43 Petugas Bandara Internasional Supadio Reaktif Covid 19 Hasil Rapid Test

Bandara Supadio, Pontianak, Kalimantan Barat. (foto:das)
Bandara Supadio, Pontianak, Kalimantan Barat. (foto:das)

Kubu Raya,  reportasenews.com – Sebanyak 43 petugas di Bandara Internasional Supadio Pontianak, Kubu Raya, Kalimantan Barat terkonfirmasi reaktif berdasarkan hasil rapid test. Rapid test ini digelar oleh Dinas Kesehatan Propinsi Kalimantan Barat, melalui UPT Kesehatan Kerja dan Olahraga Masyarakat yang digelar dua hari,  pada tanggal 18 sampai 19 Mei 2020.

Sebanyak 101 personil diambil sampelnya untuk diuji, dengan hasil 43 terkonfirmasi reaktif dan 58 terkonfirmasi non reaktif.

Sesuai protokoler yang ditetapkan maka sebanyak 43 personil tersebut akan dilanjutkan untuk pengambilan swab tes di UPT Laboratorium Kesehatan Propinsi Kalimantan Barat.

Sebelum pengambilan swab, Manajemen PT Angkasa Pura II (Persero) Bandara Internasional Supadio juga telah bekerjasama secara korporasi dengan Labklinik Mitra Rujukan Perusahaan untuk melaksanakan rapid tes ulangan. Hasilnya seluruh personil yang di tes pada tanggal 19 Mei 2020 terkonfirmasi non reaktif.

Ditempat yang berbeda, pelaksanaan rapid tes lanjutan di UPT Laboratorium Kesehatan Propinsi Kalimantan Barat terkonfirmasi 5 personil reaktif.

Sedangkan untuk pelaksanaan swab tetap dilakukan secara keseluruhan kepada 43 personil.

Executive General Manager Bandara Internasional Supadio, Eri Braliantoro, menegaskan, PT Angkasa Pura II (Persero) Kantor Cabang Bandara Internasional Supadio akan fokus untuk mengikuti dan menjalankan seluruh tahap dari protokoler yang diterapkan oleh Pemerintah Propinsi Kalimantan Barat melalui Dinas Kesehatan.

“Apresiasi dan terima kasih kepada Pemerintah Propinsi, Dinas Kesehatan dan UPT Kesehatan Kerja dan Olahraga Masyarakat yang telah memfasilitasi rapid tes ini.
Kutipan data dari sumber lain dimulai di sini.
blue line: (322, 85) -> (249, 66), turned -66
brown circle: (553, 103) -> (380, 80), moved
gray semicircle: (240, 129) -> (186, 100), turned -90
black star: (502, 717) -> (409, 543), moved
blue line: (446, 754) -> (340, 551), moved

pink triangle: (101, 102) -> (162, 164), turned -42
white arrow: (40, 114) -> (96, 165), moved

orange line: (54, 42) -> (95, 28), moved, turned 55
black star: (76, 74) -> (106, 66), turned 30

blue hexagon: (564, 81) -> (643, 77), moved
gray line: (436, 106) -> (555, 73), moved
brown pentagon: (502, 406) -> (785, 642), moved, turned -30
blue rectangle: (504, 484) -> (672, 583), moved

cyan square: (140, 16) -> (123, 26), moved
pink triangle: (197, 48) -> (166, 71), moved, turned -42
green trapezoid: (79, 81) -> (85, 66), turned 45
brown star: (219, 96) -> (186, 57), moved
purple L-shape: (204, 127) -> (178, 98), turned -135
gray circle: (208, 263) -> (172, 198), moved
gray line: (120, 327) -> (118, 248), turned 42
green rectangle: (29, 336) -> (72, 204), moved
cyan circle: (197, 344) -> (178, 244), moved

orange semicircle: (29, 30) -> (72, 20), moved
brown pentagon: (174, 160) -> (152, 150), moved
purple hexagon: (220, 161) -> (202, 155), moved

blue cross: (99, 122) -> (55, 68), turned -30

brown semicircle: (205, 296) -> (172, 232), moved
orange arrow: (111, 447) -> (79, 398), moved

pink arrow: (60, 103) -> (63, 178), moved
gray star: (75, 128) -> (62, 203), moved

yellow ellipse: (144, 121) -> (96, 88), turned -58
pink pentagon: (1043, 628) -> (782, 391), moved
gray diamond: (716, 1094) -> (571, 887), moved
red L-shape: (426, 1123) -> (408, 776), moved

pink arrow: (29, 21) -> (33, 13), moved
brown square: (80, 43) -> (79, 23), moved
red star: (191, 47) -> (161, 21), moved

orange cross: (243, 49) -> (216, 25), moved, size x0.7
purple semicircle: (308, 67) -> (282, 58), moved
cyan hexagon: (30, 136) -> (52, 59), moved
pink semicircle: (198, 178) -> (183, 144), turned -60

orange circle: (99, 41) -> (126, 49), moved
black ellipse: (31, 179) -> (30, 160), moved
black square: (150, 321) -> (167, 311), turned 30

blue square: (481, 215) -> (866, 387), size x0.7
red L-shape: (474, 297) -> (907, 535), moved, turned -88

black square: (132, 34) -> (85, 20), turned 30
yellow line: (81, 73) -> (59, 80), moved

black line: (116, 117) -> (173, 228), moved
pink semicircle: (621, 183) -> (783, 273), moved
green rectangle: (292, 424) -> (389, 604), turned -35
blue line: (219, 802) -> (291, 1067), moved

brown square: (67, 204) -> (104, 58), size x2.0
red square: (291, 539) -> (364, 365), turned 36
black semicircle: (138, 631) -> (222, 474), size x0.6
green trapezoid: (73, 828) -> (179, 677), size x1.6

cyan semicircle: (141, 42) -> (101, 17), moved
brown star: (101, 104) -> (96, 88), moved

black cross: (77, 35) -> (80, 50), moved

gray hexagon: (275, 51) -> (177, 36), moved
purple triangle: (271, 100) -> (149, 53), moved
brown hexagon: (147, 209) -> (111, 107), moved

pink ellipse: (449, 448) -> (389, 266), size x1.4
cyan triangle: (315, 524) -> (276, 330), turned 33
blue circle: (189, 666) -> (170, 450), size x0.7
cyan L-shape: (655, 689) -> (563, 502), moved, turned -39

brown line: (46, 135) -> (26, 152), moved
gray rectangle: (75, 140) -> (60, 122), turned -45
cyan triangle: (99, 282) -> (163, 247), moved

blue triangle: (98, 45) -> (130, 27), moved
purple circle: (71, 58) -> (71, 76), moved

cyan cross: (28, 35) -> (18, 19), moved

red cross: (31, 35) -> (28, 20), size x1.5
Seperti kita ketahui bersama, petugas sektor pelayanan publik seperti bandara memiliki resiko yang cukup besar untuk terpapar. Dan pemeriksaan rapid tes ini lumrah dilakukan sebagai proteksi personil,” tegas Eri Braliantoro.

“Kita akan jalani proses dan tahapannya satu-persatu tanpa terkecuali. Saat ini kita fokus menunggu hasil swab tes,” lanjut Eri.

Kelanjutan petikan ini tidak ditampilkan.